=== The task ===
Whenever a line of the records below contains the word "КОНТИНЕНТЗОО", copy that line.

(Page-level text extractions)
[Start of section]

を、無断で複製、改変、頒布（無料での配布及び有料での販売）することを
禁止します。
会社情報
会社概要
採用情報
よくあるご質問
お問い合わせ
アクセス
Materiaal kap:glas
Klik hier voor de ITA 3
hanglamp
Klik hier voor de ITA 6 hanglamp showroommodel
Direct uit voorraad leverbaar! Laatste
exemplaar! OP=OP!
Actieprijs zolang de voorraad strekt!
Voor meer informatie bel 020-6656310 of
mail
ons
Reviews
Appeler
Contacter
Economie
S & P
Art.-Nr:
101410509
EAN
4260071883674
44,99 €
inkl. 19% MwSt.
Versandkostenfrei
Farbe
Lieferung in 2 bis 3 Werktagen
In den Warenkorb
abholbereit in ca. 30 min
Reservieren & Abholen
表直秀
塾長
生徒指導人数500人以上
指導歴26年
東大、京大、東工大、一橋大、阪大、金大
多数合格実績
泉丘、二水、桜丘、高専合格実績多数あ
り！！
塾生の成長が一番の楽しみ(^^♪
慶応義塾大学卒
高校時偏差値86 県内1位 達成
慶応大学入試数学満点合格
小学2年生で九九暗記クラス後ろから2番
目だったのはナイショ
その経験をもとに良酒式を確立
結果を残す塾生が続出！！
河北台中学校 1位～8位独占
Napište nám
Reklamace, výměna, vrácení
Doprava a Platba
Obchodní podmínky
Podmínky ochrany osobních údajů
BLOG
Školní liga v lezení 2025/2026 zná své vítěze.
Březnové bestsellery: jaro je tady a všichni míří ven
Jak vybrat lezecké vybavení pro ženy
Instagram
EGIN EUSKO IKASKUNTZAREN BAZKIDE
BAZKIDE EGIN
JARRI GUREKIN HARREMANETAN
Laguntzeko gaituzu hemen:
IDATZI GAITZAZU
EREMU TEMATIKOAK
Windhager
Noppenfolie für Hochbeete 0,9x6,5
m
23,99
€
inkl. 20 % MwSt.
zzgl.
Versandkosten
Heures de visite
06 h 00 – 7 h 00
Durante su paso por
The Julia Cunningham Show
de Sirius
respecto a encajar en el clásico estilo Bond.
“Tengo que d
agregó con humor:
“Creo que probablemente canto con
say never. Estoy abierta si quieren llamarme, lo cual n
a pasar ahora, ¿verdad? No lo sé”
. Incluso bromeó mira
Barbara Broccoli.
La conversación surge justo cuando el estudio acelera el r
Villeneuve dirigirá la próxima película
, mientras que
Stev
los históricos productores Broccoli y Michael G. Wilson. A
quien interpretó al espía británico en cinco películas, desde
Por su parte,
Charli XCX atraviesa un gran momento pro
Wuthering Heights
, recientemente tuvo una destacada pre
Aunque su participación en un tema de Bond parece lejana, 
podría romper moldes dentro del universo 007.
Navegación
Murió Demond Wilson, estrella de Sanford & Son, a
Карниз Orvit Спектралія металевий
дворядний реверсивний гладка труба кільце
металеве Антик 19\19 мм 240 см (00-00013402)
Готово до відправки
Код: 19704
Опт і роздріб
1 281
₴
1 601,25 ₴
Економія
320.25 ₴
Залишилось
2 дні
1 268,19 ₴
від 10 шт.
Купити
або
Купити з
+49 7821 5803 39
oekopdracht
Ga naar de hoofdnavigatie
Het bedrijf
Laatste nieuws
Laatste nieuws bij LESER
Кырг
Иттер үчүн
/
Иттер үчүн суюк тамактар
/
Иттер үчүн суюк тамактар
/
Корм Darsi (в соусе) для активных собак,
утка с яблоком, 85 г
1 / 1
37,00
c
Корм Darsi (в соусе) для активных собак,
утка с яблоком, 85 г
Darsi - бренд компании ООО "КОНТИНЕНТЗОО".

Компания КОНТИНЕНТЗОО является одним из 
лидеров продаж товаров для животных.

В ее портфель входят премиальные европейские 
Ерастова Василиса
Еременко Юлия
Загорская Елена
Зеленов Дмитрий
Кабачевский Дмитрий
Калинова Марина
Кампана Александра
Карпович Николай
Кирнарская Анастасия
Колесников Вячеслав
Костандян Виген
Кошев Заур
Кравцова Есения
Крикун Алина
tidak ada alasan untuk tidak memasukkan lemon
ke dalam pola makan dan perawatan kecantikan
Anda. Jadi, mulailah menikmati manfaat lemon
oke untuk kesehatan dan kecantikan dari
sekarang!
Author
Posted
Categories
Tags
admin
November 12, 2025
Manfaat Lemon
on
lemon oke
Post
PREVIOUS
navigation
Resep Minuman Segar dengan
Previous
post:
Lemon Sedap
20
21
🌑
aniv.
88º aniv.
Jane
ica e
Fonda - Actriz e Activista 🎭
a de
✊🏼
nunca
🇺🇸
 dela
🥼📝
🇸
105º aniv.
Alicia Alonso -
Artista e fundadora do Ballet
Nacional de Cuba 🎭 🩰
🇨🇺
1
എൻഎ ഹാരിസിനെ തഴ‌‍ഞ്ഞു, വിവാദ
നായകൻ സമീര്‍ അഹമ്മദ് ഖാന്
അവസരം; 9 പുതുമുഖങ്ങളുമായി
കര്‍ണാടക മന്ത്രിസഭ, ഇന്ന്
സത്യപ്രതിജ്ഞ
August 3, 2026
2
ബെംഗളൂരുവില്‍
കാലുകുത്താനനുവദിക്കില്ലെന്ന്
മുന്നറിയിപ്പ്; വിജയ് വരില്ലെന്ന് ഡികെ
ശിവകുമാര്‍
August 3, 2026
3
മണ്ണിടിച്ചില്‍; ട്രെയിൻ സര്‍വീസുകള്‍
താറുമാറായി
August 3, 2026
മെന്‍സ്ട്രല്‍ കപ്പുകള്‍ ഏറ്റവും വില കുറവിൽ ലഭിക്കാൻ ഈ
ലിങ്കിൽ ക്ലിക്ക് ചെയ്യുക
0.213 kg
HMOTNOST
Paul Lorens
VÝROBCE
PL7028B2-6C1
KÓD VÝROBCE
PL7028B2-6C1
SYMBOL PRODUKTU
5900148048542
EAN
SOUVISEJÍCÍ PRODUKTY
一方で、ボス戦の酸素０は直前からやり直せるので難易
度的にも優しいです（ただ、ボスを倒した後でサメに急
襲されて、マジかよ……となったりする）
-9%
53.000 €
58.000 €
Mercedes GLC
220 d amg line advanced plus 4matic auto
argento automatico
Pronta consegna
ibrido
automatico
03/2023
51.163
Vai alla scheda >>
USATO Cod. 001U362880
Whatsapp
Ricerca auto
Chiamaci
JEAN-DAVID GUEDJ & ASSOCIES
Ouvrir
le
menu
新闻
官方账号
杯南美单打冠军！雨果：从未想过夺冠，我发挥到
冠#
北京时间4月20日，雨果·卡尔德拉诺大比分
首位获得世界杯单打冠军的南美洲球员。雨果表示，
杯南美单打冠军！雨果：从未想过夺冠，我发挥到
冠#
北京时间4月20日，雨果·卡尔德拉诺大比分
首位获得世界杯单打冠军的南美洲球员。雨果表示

[End of section]

=== Response below ===
Darsi - бренд компании ООО "КОНТИНЕНТЗОО".
Компания КОНТИНЕНТЗОО является одним из 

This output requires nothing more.